Splanchnic vein thrombosis in candidates For liver transplantation: usefulness of screening and anticoagulation

Francoz, C.; Belghiti, J.; Vilgrain, V.; Sommacale, D.; Paradis, V.; Condat, B.; Denninger, M. H.; Sauvanet, A.; Valla, D.; Durand, F.
May 2005
Gut;May2005, Vol. 54 Issue 5, p691
Academic Journal
Background and aims: Splanchnic vein thrombosis is a significant source of complications in candidates for liver transplantation. The aims of this study were: (a) to determine the prevalence of and risk factors for splanchnic vein thrombosis in cirrhotic patients awaiting transplantation and (b) to assess the usefulness of anticoagulation. Methods: A total of 251 cirrhotic patients listed for transplantation were analysed. All underwent systematic screening for thrombosis with Doppler ultrasonography. During the second period of the study, all patients with thrombosis received anticoagulation up to transplantation while during the first period none had received anticoagulation.
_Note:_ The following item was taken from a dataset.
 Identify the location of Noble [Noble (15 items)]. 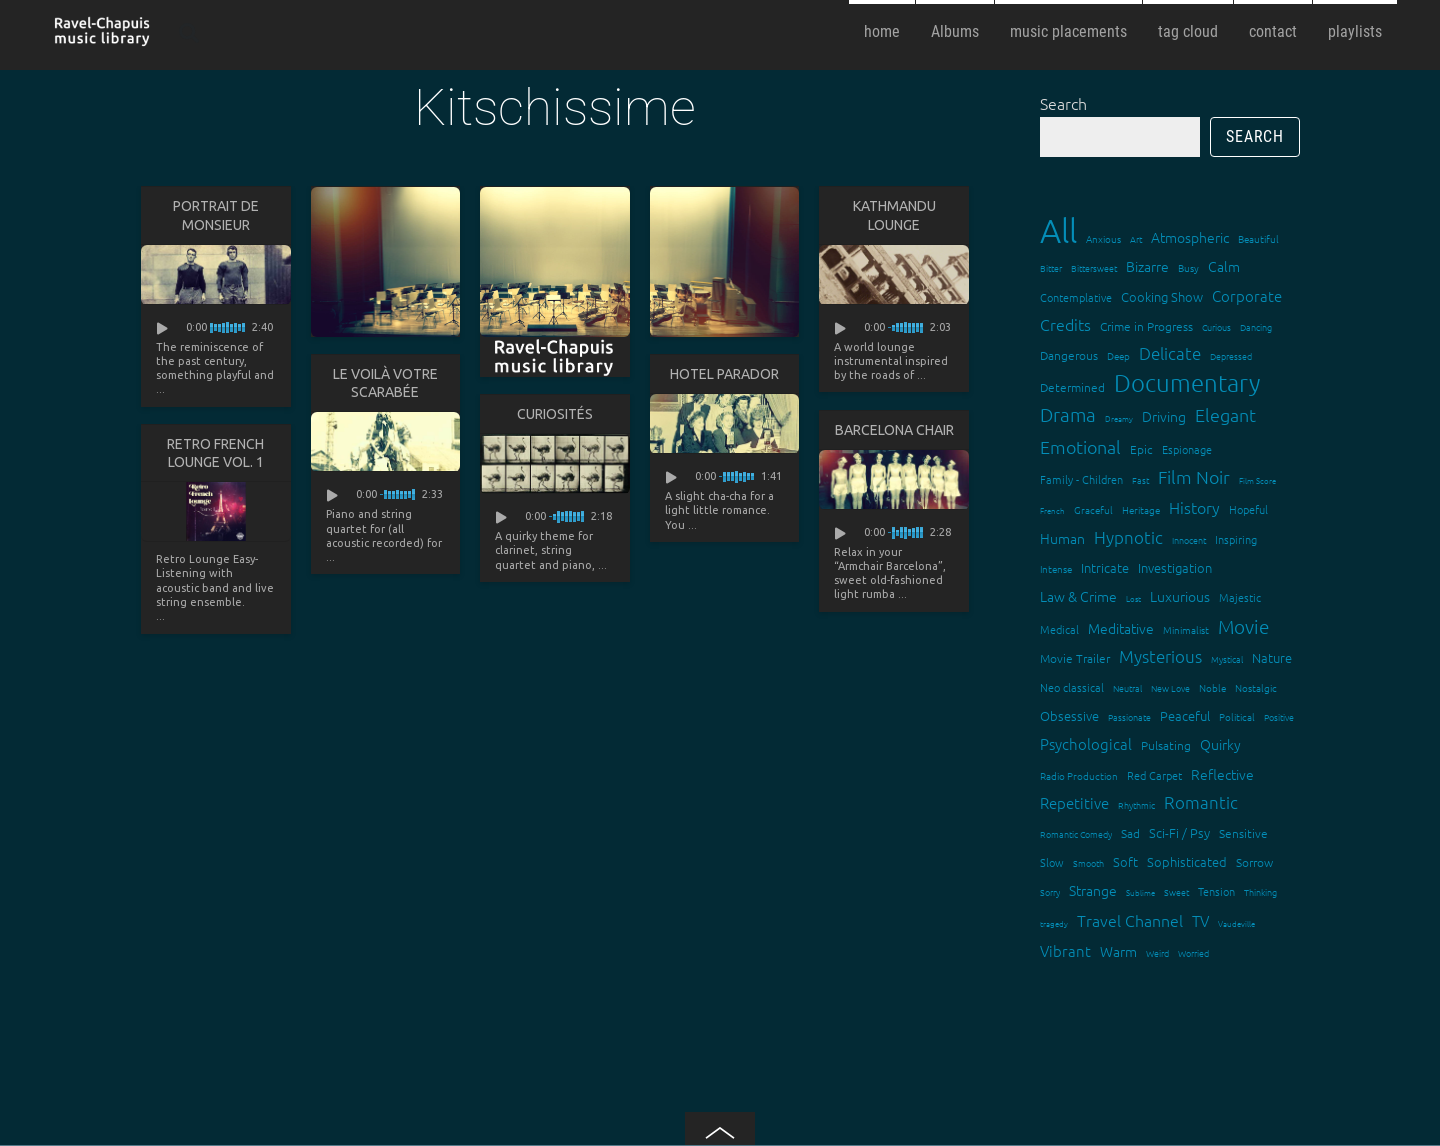
(1212, 687).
Results: The incidence of splanchnic vein thrombosis at evaluation was 8.4%. Seventeen additional patients (7.4%) developed de novo thrombosis after evaluation. Independent risk factors for thrombosis were low platelet count (77.4 (36.3) v 111.6 (69.2) 109/l; p = 0.001), a past history of variceal bleeding (47.4% v 29.1%; p = 0.003), and a prolonged interval from listing to transplantation (8.5 (6.8) v 4.8 (4.4) months; p = 0.002). The proportion of partial or complete recanalisation was significantly higher in those who received (8/19) than in those who did not receive (0/10, p= 0.002) anticoagulation. Survival was significantly lower in those who had complete portal vein thrombosis at the time of surgery (p = 0.04). Conclusion: These results support a systematic screening for splanchnic vein thrombosis in patients awaiting transplantation. They suggest that in these patients, anticoagulation is safe and has a significant impact on recanalisation as well as prevention of extension of thrombosis.